Dr. Gary Armstrong is Assistant Professor in the Department of Neurology and Neurosurgery at the Montreal Neurological Institute, McGill University. Prior to joining the MNI he was a Post-Doctoral Research Fellow at the Research Centre of the Centre Hospitalier de l’Université de Montréal in the Department of Neurosciences in the laboratory of Pierre Drapeau. His Ph.D. and M.Sc. were completed at Queen’s University in the Department of Biology under the guidance of Dr. Mel Robertson, where he investigated neuronal circuit dysfunction arising during hyperthermia and hypoxia, and the protective mechanisms that preserve neural function during exposure to extreme stress. His current research interests lie in gaining a better understanding of the physiological and molecular mechanisms which culminate in neuronal dysfunction resulting from mutations in genes associated with amyotrophic lateral sclerosis (ALS).

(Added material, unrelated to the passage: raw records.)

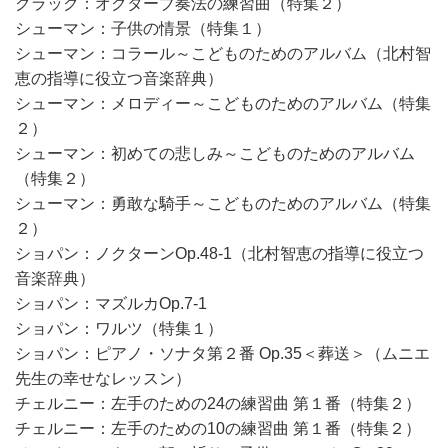
クラック：オクターブ奏法の練習曲（特集２）
シューマン：子供の情景（特集１）
シューマン：コラール～こどものためのアルバム（北村智
恵の指導に役立つ音楽辞典）
シューマン：メロディー～こどものためのアルバム（特集
２）
シューマン：初めての悲しみ～こどものためのアルバム
（特集２）
シューマン：勇敢な騎手～こどものためのアルバム（特集
２）
ショパン：ノクターンOp.48-1（北村智恵の指導に役立つ
音楽辞典）
ショパン：マズルカOp.7-1
ショパン：ワルツ（特集１）
ショパン：ピアノ・ソナタ第２番 Op.35＜葬送＞（ムニエ
先生の幸せなレッスン）
チェルニー：左手のための24の練習曲 第１番（特集２）
チェルニー：左手のための10の練習曲 第１番（特集２）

Studying this disease requires a model system which can facilitate detailed manipulations of the genes and proteins involved and a nervous system accessible to electrophysiological investigations of neuronal and synaptic activity. The zebrafish larva offers the rare opportunity to combine cutting edge genetic techniques (such as the use of the CRISPR/Cas9 mutagenic system) with in vivo neurophysiological (patch-clamp) recordings of identified neurons, allowing for thorough investigations into the physiological nature of defects arising as a result of mutant protein expression.